Cette tribune a été publiée dans les pages des Echos, le 30 août 2022. A voir, en cliquant ici. |
Avec 44,8 % du PIB en prélèvements obligatoires en 2022, le poids de la fiscalité est reparti à la hausse. Ceci est lié à l'inflation qui fait rentrer des superprofits fiscaux dans les caisses publiques avec 57 milliards d'euros de recettes en plus (impôt sur les sociétés, impôt sur le revenu, TVA…) Rassurons-nous, la « cagnotte » a déjà été plus que dépensée puisque 59 milliards de dépenses supplémentaires ont été votées en loi de finances rectificative…
Une approche bancale
Concernant la mystérieuse baisse de prélèvements de 1,3 point de la richesse nationale en 2023, les éléments fournis par Bercy sont les suivants : 1 point de baisse à raison d'une progression plus faible des recettes fiscales que la croissance du PIB et 0,3 point à raison des baisses fiscales. Une approche bancale car le gouvernement a tendance à sous-estimer l'inflation : 1,5 % initialement prévu pour 2022 contre 6 % dans les faits. Si en 2023 l'inflation dépasse les 3,2 % anticipés, les produits fiscaux seront encore majorés de nombreux milliards. De surcroît, si la croissance 2023 était plus faible qu'anticipé (1,4 %) comme on peut le craindre, le niveau des prélèvements obligatoires serait encore plus élevé.

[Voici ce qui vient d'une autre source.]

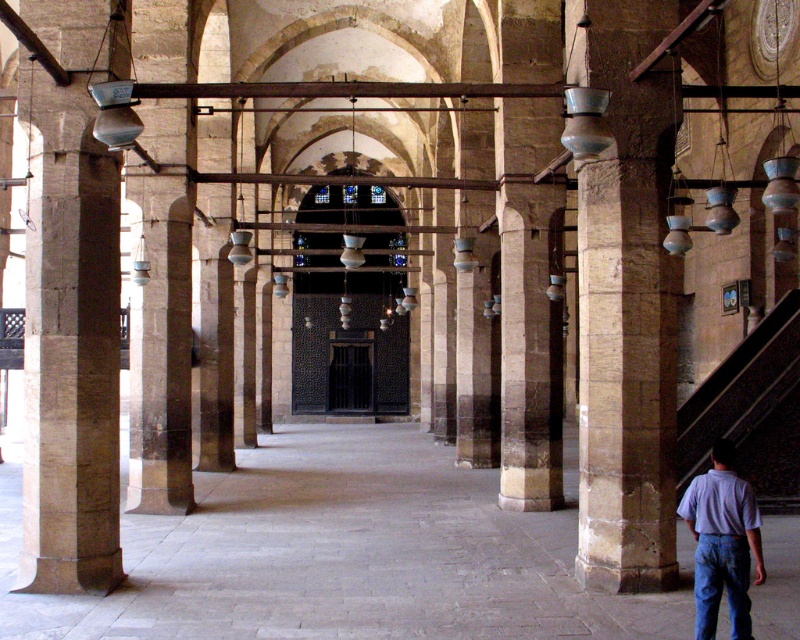 Does smooth stone column at left have a greater height compared to dark brown stone stairs at lower right?

In fact, smooth stone column at left may be shorter than dark brown stone stairs at lower right.

Does point (85, 404) come behind point (794, 464)?

No, (85, 404) is closer to viewer.

Identify the location of smooth stone column at left. tap(70, 308).

In the scene shown: Who is positioned more to the right, dark brown stone stairs at lower right or light blue shirt at lower right?

dark brown stone stairs at lower right is more to the right.

Can you confirm if dark brown stone stairs at lower right is shorter than light blue shirt at lower right?

Correct, dark brown stone stairs at lower right is not as tall as light blue shirt at lower right.

Who is more distant from viewer, (x=792, y=449) or (x=748, y=582)?

Positioned behind is point (x=792, y=449).

The height and width of the screenshot is (640, 800). Identify the location of dark brown stone stairs at lower right. (750, 406).

Which is behind, point (698, 598) or point (748, 570)?

The point (698, 598) is behind.

Is light blue shirt at lower right positioned behind blue denim jeans at lower right?

No, light blue shirt at lower right is closer to the viewer.

This screenshot has width=800, height=640. I want to click on light blue shirt at lower right, so click(722, 541). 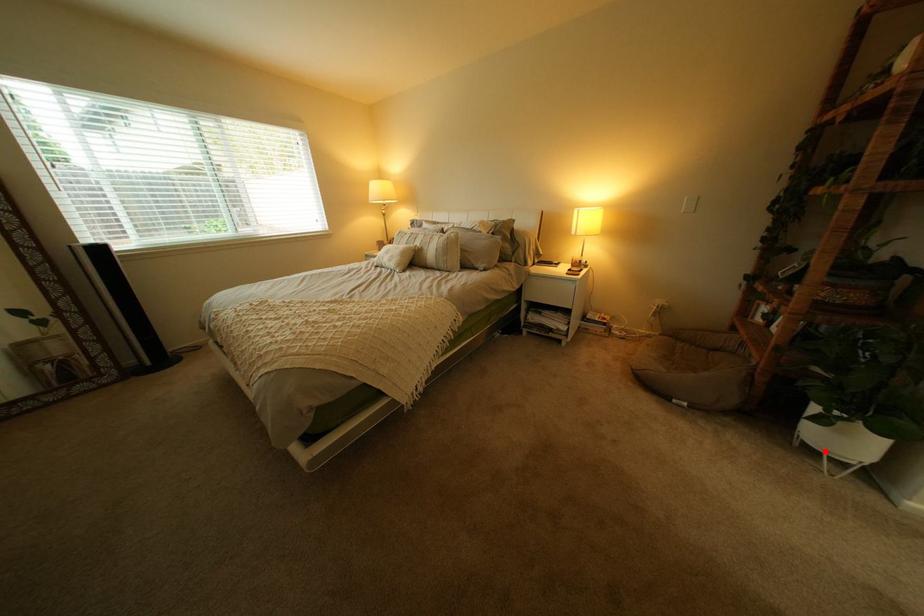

Par ailleurs, il faudrait que le gouvernement honore dès 2023 la majorité de ses promesses d'allégement des prélèvements obligatoires, pour que la baisse des prélèvements annoncée soit crédible. Soit environ 13,4 milliards d'euros. Or, le programme de stabilité chiffre un solde de baisses nettes de seulement 7,7 milliards. Il va donc bel et bien y avoir des hausses d'impôts pour un montant qu'on peut estimer à 5,7 milliards.
La France, championne de la fiscalité
Du côté des baisses, on peut supposer qu'on trouvera dans la loi de finances 2023 la suppression de la dernière tranche de la taxe d'habitation sur la résidence principale pour les 20 % des contribuables les plus aisés (-2,8 milliards), la suppression de la redevance audiovisuelle (-3,2 milliards), la suppression de la CVAE (-7 milliards). Manqueraient potentiellement à l'appel, la baisse des charges des indépendants (-2,3 milliards) et la baisse des impôts sur les successions (-2,5 milliards).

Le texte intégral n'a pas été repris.